How to specify weakly informative priors for beta regression with 10 predictors?

Hi all,

I’m running a beta regression with 10 continuous predictors. I’m fairly new to Bayesian modeling (about a week in), and I’m trying to set weakly informative priors. I specified the following after standardizing my predictor:

  • Intercept: Normal(-0.5, 1.2) — based on the mean and SD from a previous study
  • Beta coefficients: Normal(0, 1)
  • Phi : gamma(0.1, 0.1) (the brms default)

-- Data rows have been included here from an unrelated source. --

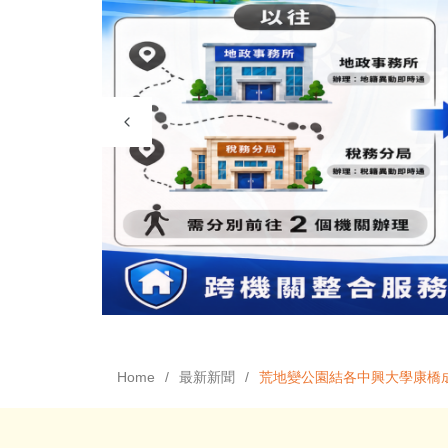
Home
最新新聞
荒地變公園結各中興大學康橋成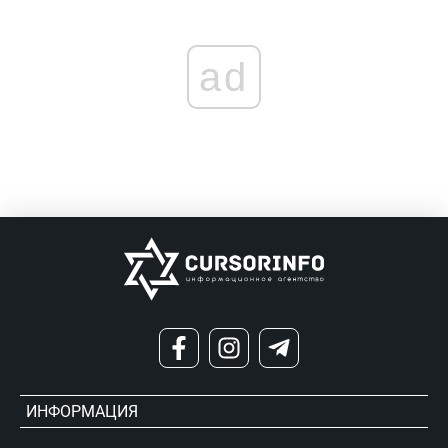
ad
ИНФОРМАЦИЯ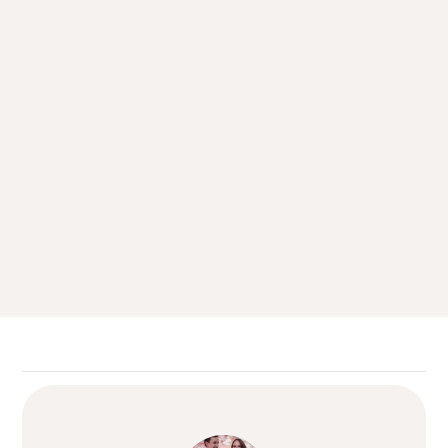
Hozzájárulások
Időpontot szeretnék kérni személyes konzultációra
Szeretném megkapni a kulcsrakész esküvő tájékoztatót
e-mailben.
Az Adatkezelési tájékoztatót elfogadom.
Küldés
=
8 + 7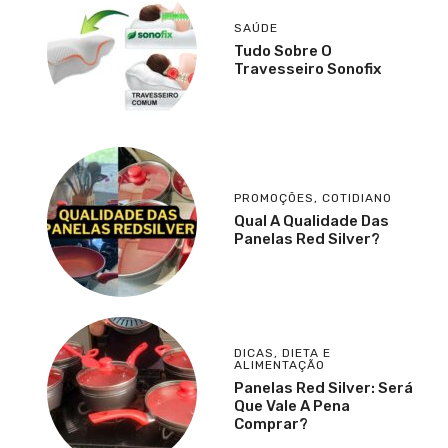
SAÚDE
Tudo Sobre O
Travesseiro Sonofix
PROMOÇÕES
,
COTIDIANO
Qual A Qualidade Das
Panelas Red Silver?
DICAS
,
DIETA E
ALIMENTAÇÃO
Panelas Red Silver: Será
Que Vale A Pena
Comprar?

When I simulate outcome data from these priors, most simulated y values are very close to 0 or 1. I assume it is because the number of predictors combined with liberal betas adds up.
I tried tightening the beta priors, but I worry this might make them too informative. I’m confused about how to proceed and how to balance having weakly informative priors while keeping the prior predictive distribution reasonable. I would be really grateful for any advice on this issue :)

Good on you for checking the prior predictive distribution. Shrinkage priors were developed exactly for this reason. I would recommend looking into the R2D2 prior paradigm, which is nicely implemented in brms and is an elegant solution to decomposing the explained variance between your predictors.

2 Likes

Hi, @spn, and welcome to the Stan forums!

The problem you’re running into is that independent weakly informative priors do not add up to a multivariate weakly informative prior. This was the point of the (arguably misleadingly named) paper that led us to take prior predictive checks more seriously:

As @mhollanders pointed out, you probably need a better weakly informative joint prior from which to simulate. I don’t know if the R2D2 prior easily admits simulation, but @bgoodri will know.

Also, it’s OK to simulate from a more constrained prior than you will use to fit as long as there’s enough data to resolve the model. You can’t do strictly proper simulation based calibration this way, but I believe it’s what most of us do in practice.

1 Like

Thank you so much for the reply and explanation @mhollanders and @Bob_Carpenter :) I will try working it out with R2D2 prior! @Bob_Carpenter, I am not sure if I understood your last point correctly: if the data is strong enough, the posterior will be dominated by it, so is it okay to use a slightly different (more constrained) prior for prior predictive checks? I might be misunderstanding.